Protein First is made of Barley Flakes, and until I get the time to mix my own cereal flakes, it is the best thing I can find. I usually add a tablespoon of milled flaxseed and serve using shape milk.

There is actually a shortage of this cereal in Supermarkets at the moment due to high temperatures during the growing season, until November 2010 apparently only Coles will stock Protein First! Looks like I will be walking further up the street to Coles then...

You can learn more at:
http://www.goodnesssuperfoods.com.au/products/protein

Wednesday, May 12, 2010

Greek-style lemon chicken soup

I first tasted this recipe when a Greek woman at work had her mother make it for a 'soup club' I belonged to.

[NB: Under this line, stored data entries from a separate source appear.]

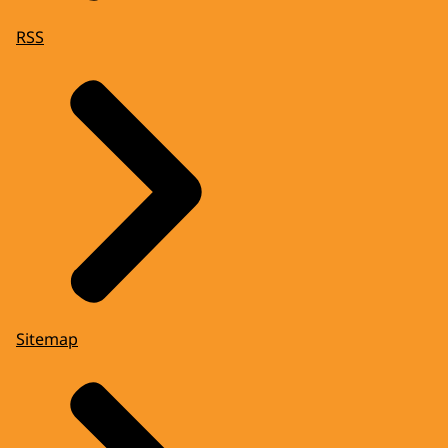
RSS
Sitemap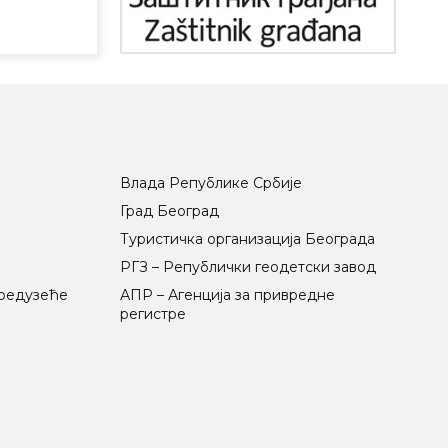
Влада Републике Србије
Град Београд
Туристичка организација Београда
РГЗ – Републички геодетски завод
предузеће
АПР – Агенција за привредне
регистре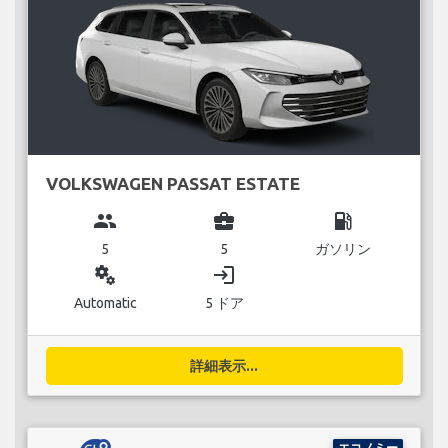
VOLKSWAGEN PASSAT ESTATE
group
business_center
local_gas_station
5
5
ガソリン
miscellaneous_services
login
Automatic
5 ドア
詳細表示...
エコノミー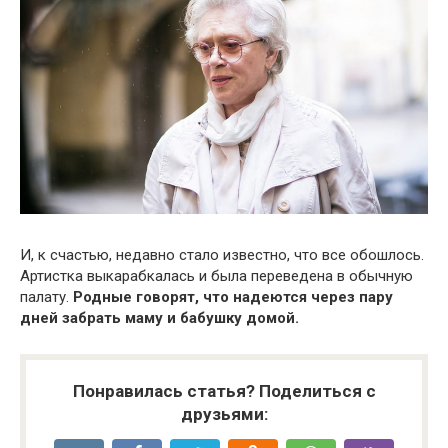
И, к счастью, недавно стало известно, что все обошлось.
Артистка выкарабкалась и была переведена в обычную
палату.
Родные говорят, что надеются через пару
дней забрать маму и бабушку домой.
Понравилась статья? Поделиться с
друзьями: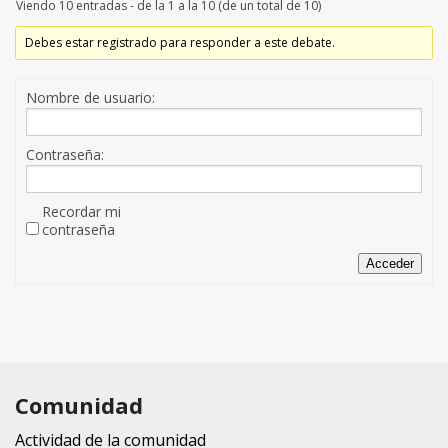
Viendo 10 entradas - de la 1 a la 10 (de un total de 10)
Debes estar registrado para responder a este debate.
Nombre de usuario:
Contraseña:
Recordar mi
contraseña
Acceder
Comunidad
Actividad de la comunidad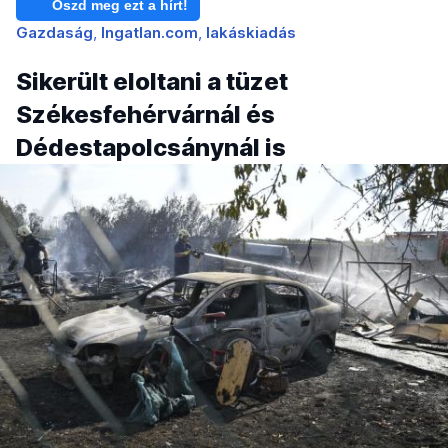
Oszd meg ezt a hírt!
Gazdaság
Ingatlan.com
lakáskiadás
Sikerült eloltani a tüzet
Székesfehérvárnál és
Dédestapolcsánynál is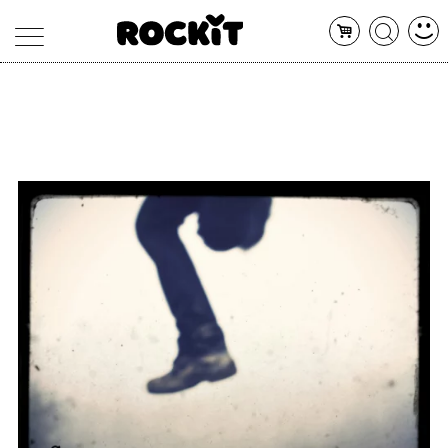
MAGAZINE
DATABASE
ARTICOLI
CONCERTI
ARTISTI
SHOP
RADIO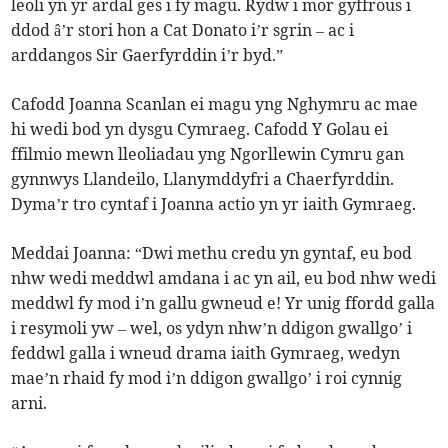
leoli yn yr ardal ges i fy magu. Rydw i mor gyffrous i
ddod â’r stori hon a Cat Donato i’r sgrin – ac i
arddangos Sir Gaerfyrddin i’r byd.”
Cafodd Joanna Scanlan ei magu yng Nghymru ac mae
hi wedi bod yn dysgu Cymraeg. Cafodd Y Golau ei
ffilmio mewn lleoliadau yng Ngorllewin Cymru gan
gynnwys Llandeilo, Llanymddyfri a Chaerfyrddin.
Dyma’r tro cyntaf i Joanna actio yn yr iaith Gymraeg.
Meddai Joanna: “Dwi methu credu yn gyntaf, eu bod
nhw wedi meddwl amdana i ac yn ail, eu bod nhw wedi
meddwl fy mod i’n gallu gwneud e! Yr unig ffordd galla
i resymoli yw – wel, os ydyn nhw’n ddigon gwallgo’ i
feddwl galla i wneud drama iaith Gymraeg, wedyn
mae’n rhaid fy mod i’n ddigon gwallgo’ i roi cynnig
arni.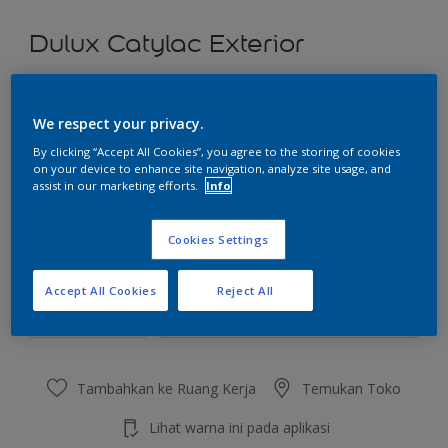
Dulux Catylac Exterior
Syrup Hint
We respect your privacy.
Ubah Warna
By clicking “Accept All Cookies”, you agree to the storing of cookies
on your device to enhance site navigation, analyze site usage, and
Ukuran
assist in our marketing efforts.
Info
5 KG
25 KG
Cookies Settings
Jumlah
Kalkulator cat
Accept All Cookies
Reject All
Hitung
Tambahkan ke Ruang Kerja
Temukan Toko
Lihat warna ini pada aplikasi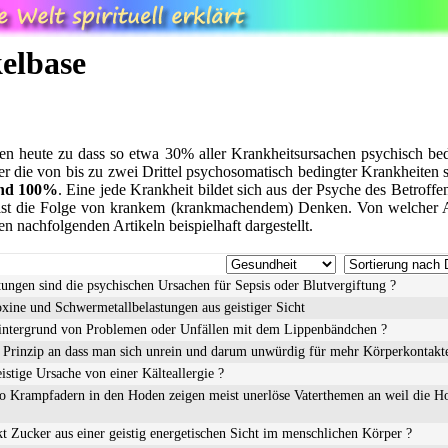
kelbase
ben heute zu dass so etwa 30% aller Krankheitsursachen psychisch b
r die von bis zu zwei Drittel psychosomatisch bedingter Krankheiten 
ind 100%
. Eine jede Krankheit bildet sich aus der Psyche des Betroffe
st die Folge von krankem (krankmachendem) Denken. Von welcher A
en nachfolgenden Artikeln beispielhaft dargestellt.
ungen sind die psychischen Ursachen für Sepsis oder Blutvergiftung ?
xine und Schwermetallbelastungen aus geistiger Sicht
 Hintergrund von Problemen oder Unfällen mit dem Lippenbändchen ?
 Prinzip an dass man sich unrein und darum unwürdig für mehr Körperkontakte
eistige Ursache von einer Kälteallergie ?
so Krampfadern in den Hoden zeigen meist unerlöse Vaterthemen an weil die Hod
t Zucker aus einer geistig energetischen Sicht im menschlichen Körper ?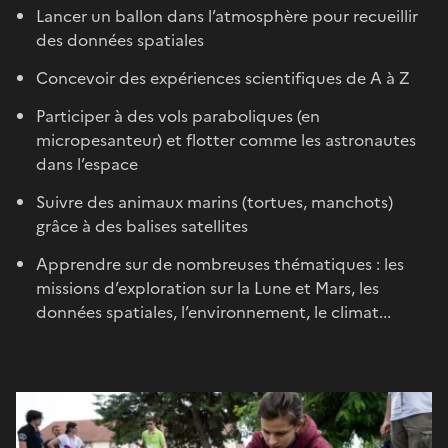
Lancer un ballon dans l’atmosphère pour recueillir
des données spatiales
Concevoir des expériences scientifiques de A à Z
Participer à des vols paraboliques (en
micropesanteur) et flotter comme les astronautes
dans l’espace
Suivre des animaux marins (tortues, manchots)
grâce à des balises satellites
Apprendre sur de nombreuses thématiques : les
missions d’exploration sur la Lune et Mars, les
données spatiales, l’environnement, le climat...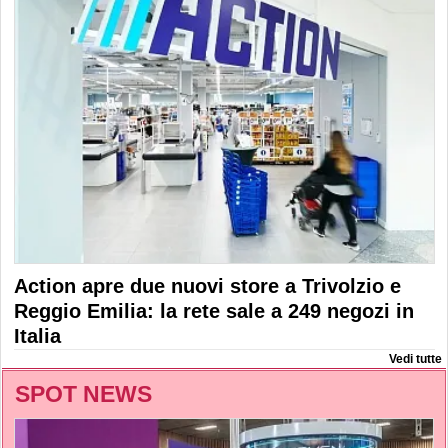
Action apre due nuovi store a Trivolzio e
Reggio Emilia: la rete sale a 249 negozi in
Italia
Vedi tutte
SPOT NEWS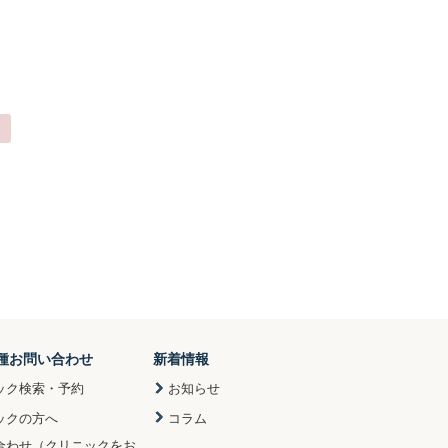
種お問い合わせ
新着情報
ック検索・予約
お知らせ
ックの方へ
コラム
合わせ（クリニックをお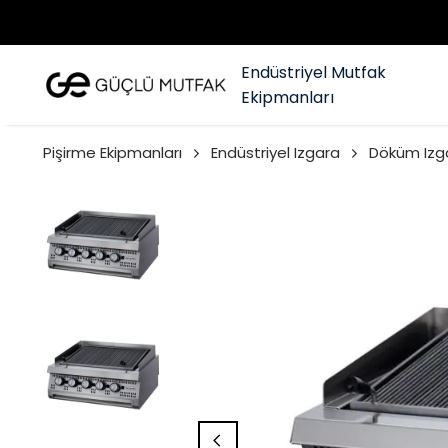
Endüstriyel Mutfak
Ekipmanları
Pişirme Ekipmanları
Endüstriyel Izgara
Döküm Izg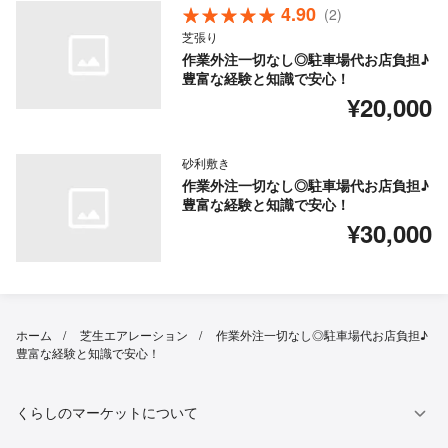
4.90
(2)
芝張り
作業外注一切なし◎駐車場代お店負担♪
豊富な経験と知識で安心！
¥20,000
砂利敷き
作業外注一切なし◎駐車場代お店負担♪
豊富な経験と知識で安心！
¥30,000
ホーム
芝生エアレーション
作業外注一切なし◎駐車場代お店負担♪
豊富な経験と知識で安心！
くらしのマーケットについて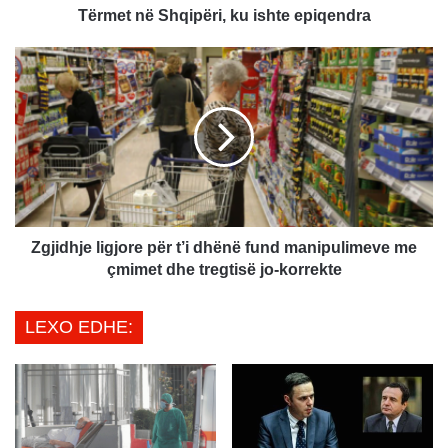
h
Tërmet në Shqipëri, ku ishte epiqendra
q
i
Z
p
g
ë
j
r
i
i
d
,
h
k
j
u
e
i
l
s
i
Zgjidhje ligjore për t’i dhënë fund manipulimeve me
h
g
çmimet dhe tregtisë jo-korrekte
t
j
e
o
LEXO EDHE:
e
r
p
e
i
p
q
ë
e
r
n
t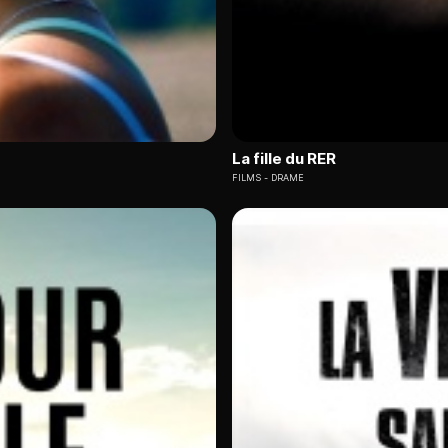
La fille du RER
FILMS
DRAME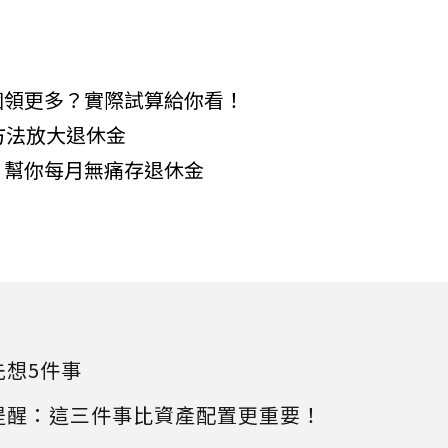
個領更多？實際試算給你看！
方法放大退休金
」幫你每月無痛存退休金
先想5件事
提醒：這三件事比資產配置更重要！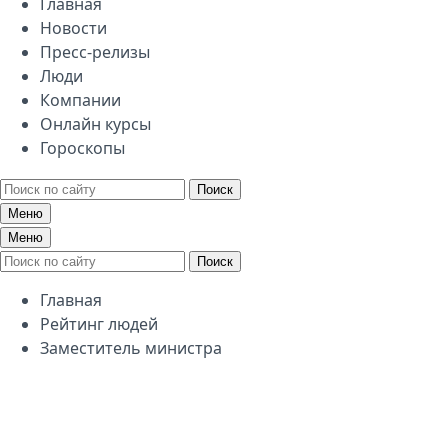
Главная
Новости
Пресс-релизы
Люди
Компании
Онлайн курсы
Гороскопы
Поиск
Меню
Меню
Поиск
Главная
Рейтинг людей
Заместитель министра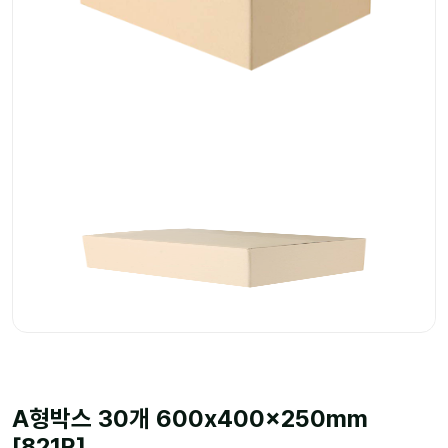
A형박스 30개 600x400x250mm
[821R]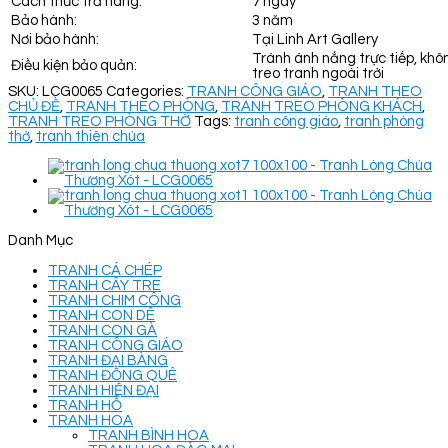
Cách thức trả hàng:
7 ngày
Bảo hành:
3 năm
Nơi bảo hành:
Tại Linh Art Gallery
Tránh ánh nắng trực tiếp, khô
Điều kiện bảo quản:
treo tranh ngoài trời
SKU:
LCG0065
Categories:
TRANH CÔNG GIÁO
,
TRANH THEO
CHỦ ĐỀ
,
TRANH THEO PHÒNG
,
TRANH TREO PHÒNG KHÁCH
,
TRANH TREO PHÒNG THỜ
Tags:
tranh công giáo
,
tranh phòng
thờ
,
tranh thiên chúa
Danh Mục
TRANH CÁ CHÉP
TRANH CÂY TRE
TRANH CHIM CÔNG
TRANH CON DÊ
TRANH CON GÀ
TRANH CÔNG GIÁO
TRANH ĐẠI BÀNG
TRANH ĐỒNG QUÊ
TRANH HIỆN ĐẠI
TRANH HỔ
TRANH HOA
TRANH BÌNH HOA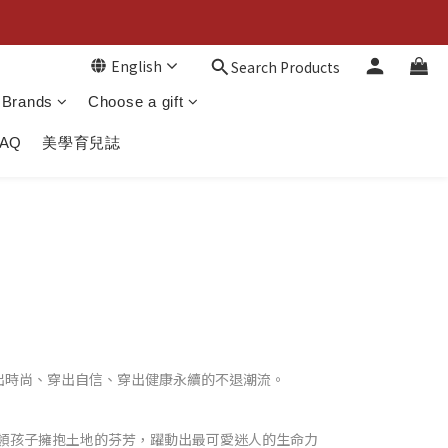
English
Search Products
Brands
Choose a gift
FAQ
美學育兒誌
出時尚、穿出自信、穿出健康永續的不退潮流。
引領孩子擁抱土地的芬芳，躍動出最可愛迷人的生命力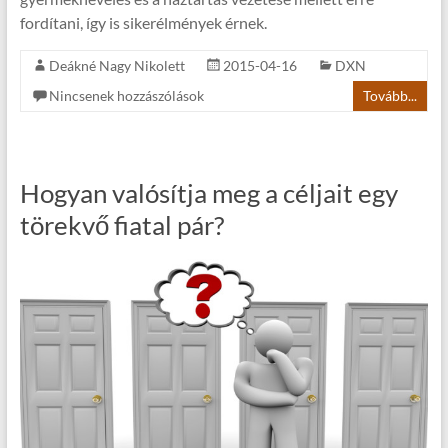
fordítani, így is sikerélmények érnek.
Deákné Nagy Nikolett
2015-04-16
DXN
Nincsenek hozzászólások
Tovább...
Hogyan valósítja meg a céljait egy
törekvő fiatal pár?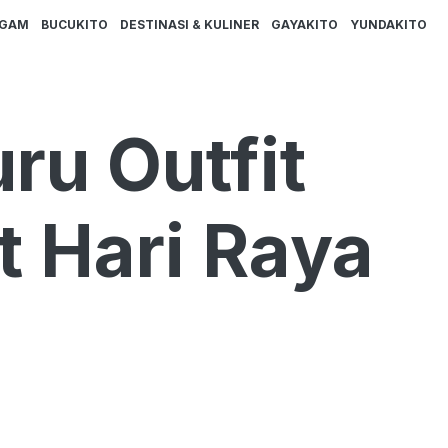
AGAM
BUCUKITO
DESTINASI & KULINER
GAYAKITO
YUNDAKITO
u Outfit
ft Hari Raya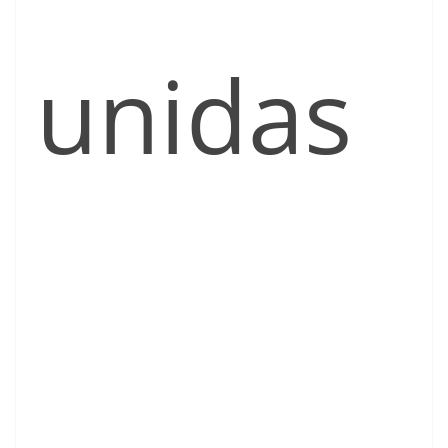
unidas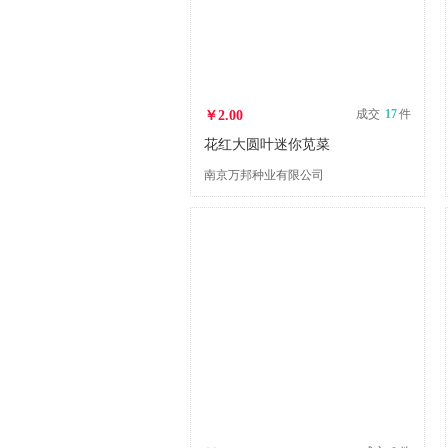
成交
17
件
￥2.00
花红大圆叶迷你苋菜
南京万邦种业有限公司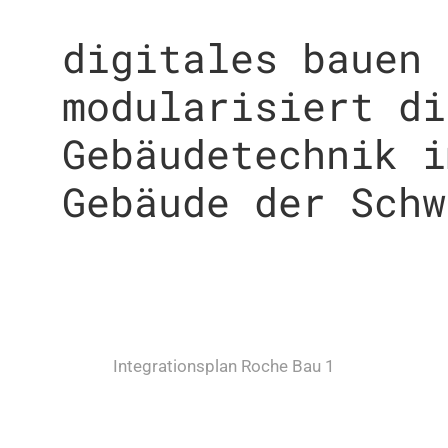
digitales bauen 
modularisiert di
Gebäudetechnik i
Gebäude der Schw
Integrationsplan Roche Bau 1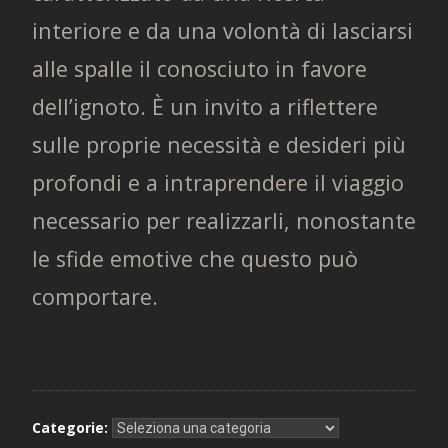
interiore e da una volontà di lasciarsi
alle spalle il conosciuto in favore
dell’ignoto. È un invito a riflettere
sulle proprie necessità e desideri più
profondi e a intraprendere il viaggio
necessario per realizzarli, nonostante
le sfide emotive che questo può
comportare.
Categorie: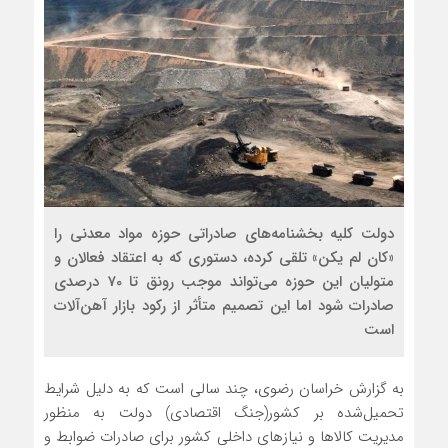
دولت کلیه بخشنامه‌های صادراتی حوزه مواد معدنی را
«کان لم یکن» تلقی کرده، دستوری که به اعتقاد فعالان و
متولیان این حوزه می‌تواند موجب رونق تا 70 درصدی
صادرات شود اما این تصمیم متأثر از رکود بازار آهن‌آلات
است
به گزارش خراسان رضوی، چند سالی است که به دلیل شرایط
تحمیل‌شده بر کشور(جنگ اقتصادی) دولت به منظور
مدیریت کالاها و نیازهای داخلی کشور برای صادرات ضوابط و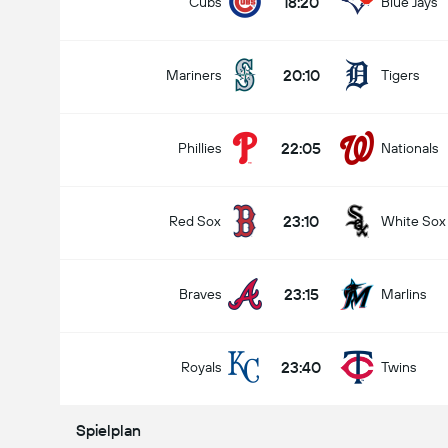
18:20
Cubs
Blue Jays
20:10
Mariners
Tigers
22:05
Phillies
Nationals
23:10
Red Sox
White Sox
23:15
Braves
Marlins
23:40
Royals
Twins
Spielplan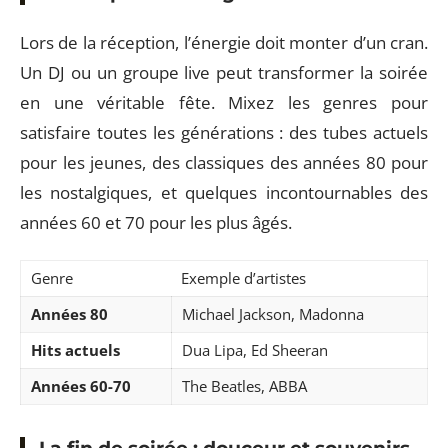
Lors de la réception, l’énergie doit monter d’un cran.
Un DJ ou un groupe live peut transformer la soirée
en une véritable fête. Mixez les genres pour
satisfaire toutes les générations : des tubes actuels
pour les jeunes, des classiques des années 80 pour
les nostalgiques, et quelques incontournables des
années 60 et 70 pour les plus âgés.
Genre
Exemple d’artistes
Années 80
Michael Jackson, Madonna
Hits actuels
Dua Lipa, Ed Sheeran
Années 60-70
The Beatles, ABBA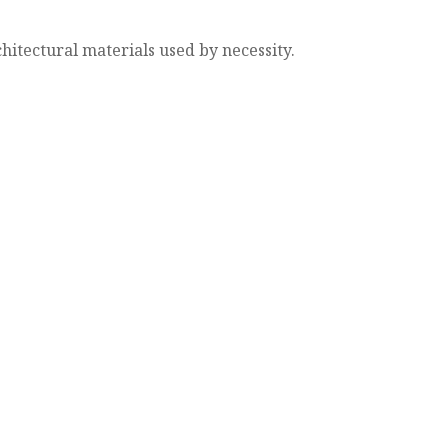
hitectural materials used by necessity.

I always remembered the unique flavour and it's a perfect high-protein nourishing meal.

This recipe is enough for 2 people, with leftovers for about 3 lunches.

INGREDIENTS
Stock (if you can't be bothered to do this, you can use 4-6 cups of prepared stock)
1 large onion, thinly sliced
2 celery stalks, chopped
1 large carrot, thinly sliced
6 black peppercorns
strip of lemon zest
1 small bunch of fresh dill or flat-leaf parsley
1.5 litres water

3 small skinless chicken breast fillets (about 350 g in total)
¾ cup quinoa
juice of 1 lemon
2 medium eggs, beaten
1 tablespoon of milled flaxseed
salt and pepper
sprigs of fresh dill or flat-leaf parsley to garnish


METHOD
1. Put the chicken breast fillets, onion, celery, carrot, black peppercorns, lemon zest and bunch of dill in a large saucepan. Add the water. Bring to the boil over a medium heat, skimming off any foam that comes to the surface. Reduce the heat and half cover the pan with a lid, so the water just bubbles gently. Simmer for 15 minutes or until the chicken is cooked through.

2.Remove the chicken from the pan and set aside. Strain the stock through a sieve into a clean pan, discarding the vegetables and flavourings.

3. Reheat the stock until boiling, then stir in the quinoa. Simmer gently for 8–10 minutes or until the quinoa is almost tender. Meanwhile, cut or tear the chicken into thin shreds, and mix the lemon juice with the beaten eggs.

4. Add the shredded chicken to the soup. Heat over a medium heat until the soup almost starts to boil again. Remove the pan from the heat and pour in the lemon juice mixture, stirring constantly. Serve seasoned with salt and pepper to taste and garnished with sprigs of dill.